An initial SPSC ring buffer implementation.

This still requires tests, but it is using atomics and UnsafeCell to
create a lock free way of accessing the buffer data.

src/lib.rs

@@ -14,3 +14,4 @@
 
 pub mod basic;
 pub mod adv_async;
+pub mod ring_buffer;

src/ring_buffer.rs

@@ -0,0 +1,108 @@
+use core::sync::atomic::{AtomicUsize, Ordering};
+use core::cell::UnsafeCell;
+
+
+
+#[derive(Debug, Clone, Copy, PartialEq, Eq)]
+pub enum BufferError
+{
+   InvalidCapacity,
+   Full,
+   Empty
+}
+
+
+
+/// A heapless SPSC RingBuffer.
+///
+/// - T is the type to store in the buffer.
+/// - N is the size of the buffer.
+pub struct RingBuffer<T, const N: usize>
+{
+   buffer: [UnsafeCell<T>; N],
+   head: AtomicUsize,
+   tail: AtomicUsize
+}
+
+
+
+unsafe impl<T: Send, const N: usize> Send for RingBuffer<T, N> {}
+
+
+impl<T: Copy + Default, const N: usize> RingBuffer<T, N>
+{
+   /// Create a new RingBuffer that can hold N items of type T.
+   ///
+   /// # T
+   /// - Must implement Default.
+   ///
+   /// # Capacity
+   /// - Must be greater than 0.
+   /// - Faster operations if capacity is a power of 2.
+   pub fn new() -> Result<Self, BufferError>
+   {
+      if N == 0 { return Err(BufferError::InvalidCapacity) }
+
+      Ok(RingBuffer
+         {
+            buffer: core::array::from_fn(|_| UnsafeCell::new(T::default())),
+            head: AtomicUsize::new(0),
+            tail: AtomicUsize::new(0)
+         })
+   }
+
+   pub fn push(&self, value: T) -> Result<(), BufferError>
+   {
+      // Obtain tail and head.
+      let tail = self.tail.load(Ordering::Relaxed);
+      let head = self.head.load(Ordering::Acquire);
+
+      // Check if the buffer is Full.
+      if tail.wrapping_sub(head) == N { return Err(BufferError::Full); }
+
+      // Add the item to the buffer.
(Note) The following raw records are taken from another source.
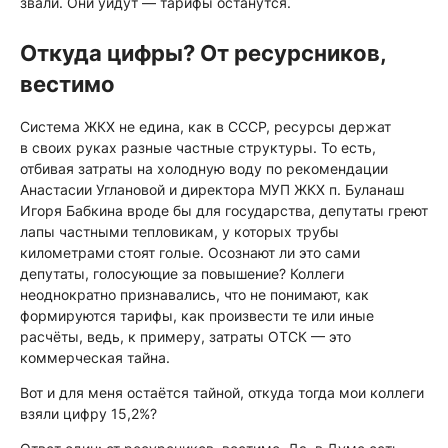
звали. Они уйдут — тарифы останутся.
Откуда цифры? От ресурсников,
вестимо
Система ЖКХ не едина, как в СССР, ресурсы держат
в своих руках разные частные структуры. То есть,
отбивая затраты на холодную воду по рекомендации
Анастасии Углановой и директора МУП ЖКХ п. Буланаш
Игоря Бабкина вроде бы для государства, депутаты греют
лапы частными тепловикам, у которых трубы
километрами стоят голые. Осознают ли это сами
депутаты, голосующие за повышение? Коллеги
неоднократно признавались, что не понимают, как
формируются тарифы, как произвести те или иные
расчёты, ведь, к примеру, затраты ОТСК — это
коммерческая тайна.
Вот и для меня остаётся тайной, откуда тогда мои коллеги
взяли цифру 15,2%?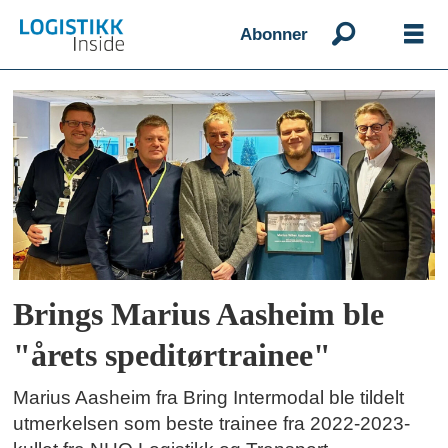
Abonner
Emne:
trainee
Brings Marius Aasheim ble
"årets speditørtrainee"
Marius Aasheim fra Bring Intermodal ble tildelt
utmerkelsen som beste trainee fra 2022-2023-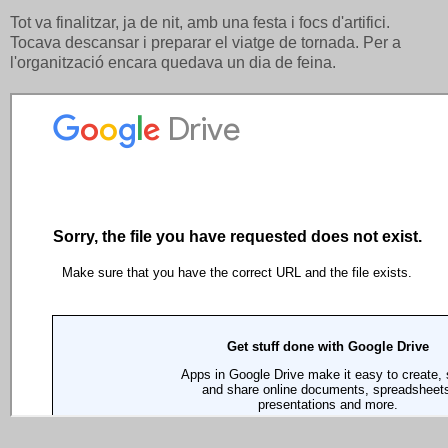
Tot va finalitzar, ja de nit, amb una festa i focs d'artifici.
Tocava descansar i preparar el viatge de tornada. Per a
l'organització encara quedava un dia de feina.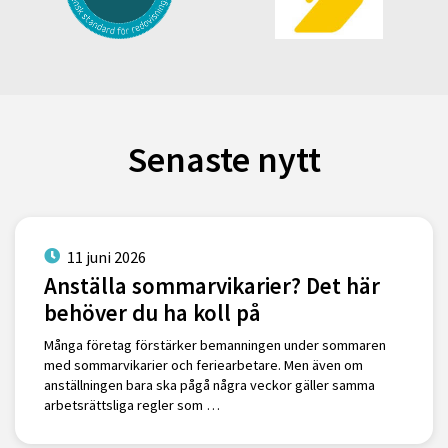
Senaste nytt
11 juni 2026
Anställa sommarvikarier? Det här
behöver du ha koll på
Många företag förstärker bemanningen under sommaren
med sommarvikarier och feriearbetare. Men även om
anställningen bara ska pågå några veckor gäller samma
arbetsrättsliga regler som …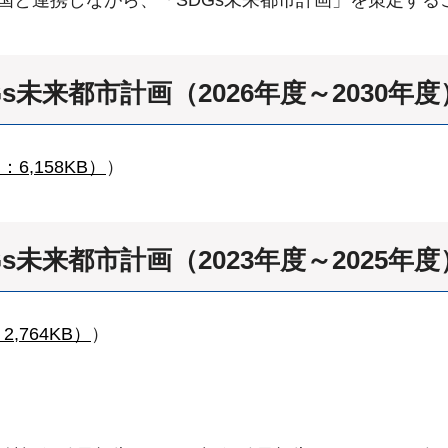
s未来都市計画（2026年度～2030年
6,158KB）
）
s未来都市計画（2023年度～2025年
,764KB）
）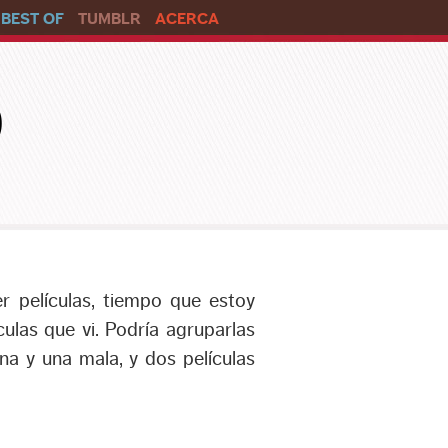
BEST OF
TUMBLR
ACERCA
o
r películas, tiempo que estoy
ulas que vi. Podría agruparlas
na y una mala, y dos películas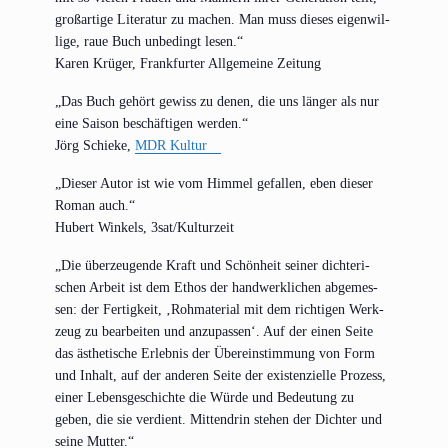
groß­ar­ti­ge Lite­ra­tur zu machen. Man muss die­ses eigen­wil­
li­ge, raue Buch unbe­dingt lesen.“
Karen Krü­ger, Frank­fur­ter All­ge­mei­ne Zeitung
„Das Buch gehört gewiss zu denen, die uns län­ger als nur
eine Sai­son beschäf­ti­gen werden.“
Jörg Schie­ke,
MDR Kul­tur
„Die­ser Autor ist wie vom Him­mel gefal­len, eben die­ser
Roman auch.“
Hubert Win­kels, 3sat/Kulturzeit
„Die über­zeu­gen­de Kraft und Schön­heit sei­ner dich­te­ri­
schen Arbeit ist dem Ethos der hand­werk­li­chen abge­mes­
sen: der Fer­tig­keit, ‚Roh­ma­te­ri­al mit dem rich­ti­gen Werk­
zeug zu bear­bei­ten und anzu­pas­sen‘. Auf der einen Sei­te
das ästhe­ti­sche Erleb­nis der Über­ein­stim­mung von Form
und Inhalt, auf der ande­ren Sei­te der exis­ten­zi­el­le Pro­zess,
einer Lebens­ge­schich­te die Wür­de und Bedeu­tung zu
geben, die sie ver­dient. Mit­ten­drin ste­hen der Dich­ter und
sei­ne Mutter.“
Here we are using the faster bit
+      // masking if the capacity is a power of two. Otherwise we do the
+      // division.
+      let index = get_index(tail, N);
+
+      unsafe
+      {
+         *self.buffer[index].get() = value;
+      }
+
+      // Increment and store the new tail position.
+      self.tail.store(tail.wrapping_add(1), Ordering::Release);
+
+      Ok(())
+   }
+
+   pub fn pop(&self) -> Result<T, BufferError>
+   {
+      // Obtain head and tail.
+      let head = self.head.load(Ordering::Relaxed);
+      let tail = self.tail.load(Ordering::Acquire);
+
+      // Check if the buffer is empty.
+      if head == tail { return Err(BufferError::Empty); }
+
+      // Get the item from the buffer. Here we are using the faster bit
+      // masking if the capacity is a power of two. Otherwise we do the
+      // division.
+      let index = get_index(head, N);
+      let value = unsafe { *self.buffer[index].get() };
+
+      // Increment the head to the next item.
+      self.head.store(head.wrapping_add(1), Ordering::Release);
+
+      Ok(value)
+   }
+}
+
+
+// Use the faster bit masking if the capacity is a power of two.
+// Otherwise we do the division. This should get optimized away.
+#[inline(always)]
+fn get_index(pos: usize, cap: usize) -> usize
+{
+   if cap.is_power_of_two() { pos & (cap - 1) } else { pos % cap }
+}